● **Work to be completed**
Here is a listing. Write it all out again exactly, but not its pictures.

--- Data supplied Enclosed Below ---

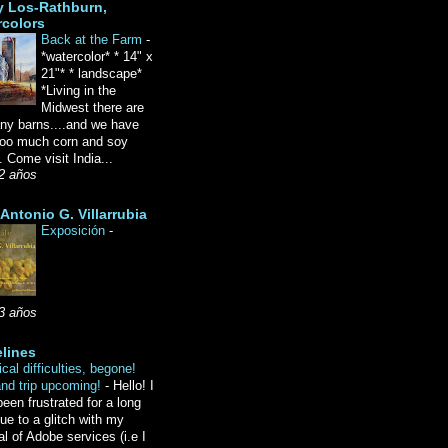
y Los-Rathburn,
rcolors
Back at the Farm
-
*watercolor* * 14" x
21"* * landscape*
*Living in the
Midwest there are
ny barns....and we have
oo much corn and soy
 Come visit India...
2 años
Antonio G. Villarrubia
Exposición
-
3 años
lines
cal difficulties, begone!
and trip upcoming!
-
Hello! I
een frustrated for a long
ue to a glitch with my
l of Adobe services (i.e I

--- End of Enclosed Data supplied ---

● **Response to this exercise**
y Los-Rathburn,
rcolors
Back at the Farm
-
*watercolor* * 14" x
21"* * landscape*
*Living in the
Midwest there are
ny barns....and we have
oo much corn and soy
 Come visit India...
2 años
Antonio G. Villarrubia
Exposición
-
3 años
lines
cal difficulties, begone!
and trip upcoming!
-
Hello! I
een frustrated for a long
ue to a glitch with my
l of Adobe services (i.e I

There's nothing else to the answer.